On Tue, Aug 30, 2016 at 4:52 PM, Nicholas Jankowski <address@hidden> wrote:
On Tue, Aug 30, 2016 at 10:45 AM, Bharath R <address@hidden> wrote:
Hi Nicholas,

Thanks for the mail. I am sorry that I have used mat earlier, now I changed the function as follows:

function F=f(x,p)
  A=xlsread('OGparameters.xlsx');
  x=[A(:,3),A(:,5),A(:,2),A(:,6),A(:,7)];
  p(1)=20;
  p(2)=1;
  p(3)=100;
  p(4)=1;
  p(5)=0.001;
  p(6)=1;
  p(7)=0.01;
  typeinfo(x)
  pin=[p(1);p(2);p(3);p(4);p(5);p(6);p(7)];
  m(1,1)=20;
  for i=1:length(x)
    m(i+1,1)=((p(1)-m(i,1))/(p(2)*p(3))+((p(4)*x(i,2)*(x(i,3)-m(i,1)))+(p(5)*x(i,4))+(p(6)*x(i,5)))/(p(3))+p(7))+m(i,1);
   endfor
   F=m(2:end);
endfunction

I am generating a matrix of [length(x), 1] as output from the function. My measured value is also a matrix of [length(x), 1]. 
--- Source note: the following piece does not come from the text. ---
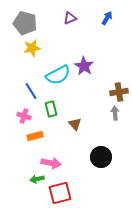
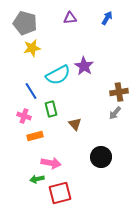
purple triangle: rotated 16 degrees clockwise
gray arrow: rotated 136 degrees counterclockwise
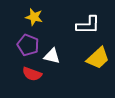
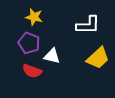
purple pentagon: moved 1 px right, 2 px up
red semicircle: moved 3 px up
What I would like to do now is to estimate parameters p.  I am using the following command to run the optimization program ( I have tried with nonlinear curve fit as well):

[L,p,cvg,iter]=leasqr(x,y,pin,f)

pin ,x and y are  initialized. The problem is when I run the optimization algorithm, it throws me the following error:

error: leasqr: subscript indices must be either positive integers less than 2^31 or logicals
error: called from
    leasqr at line 329 column 9

I look forward to your reply. 

Regards,
Bharath


On Tue, Aug 30, 2016 at 4:01 PM, Nicholas Jankowski <address@hidden> wrote:
On Tue, Aug 30, 2016 at 6:00 AM, Bharath R <address@hidden> wrote:
 
function m=f(x,p)
  m(1,:)=20;
  for i=1:length(x)
    m(i+1,:)=((p(1)-m(i,:))/(p(2)*p(3))+((p(4)*x(i,2)*(x(i,3)-m(i,:)))+(p(5)*x(i,4))+(p(6)*x(i,5)))/(p(3))+p(7))+m(i,:);
  endfor
  mat=m(2:end);
endfunction



is your intent to return the variable m or the variable mat from function f? you are currently returning m and never using mat. since mat is a different size than m, this could make a significant difference when you use the results of f later.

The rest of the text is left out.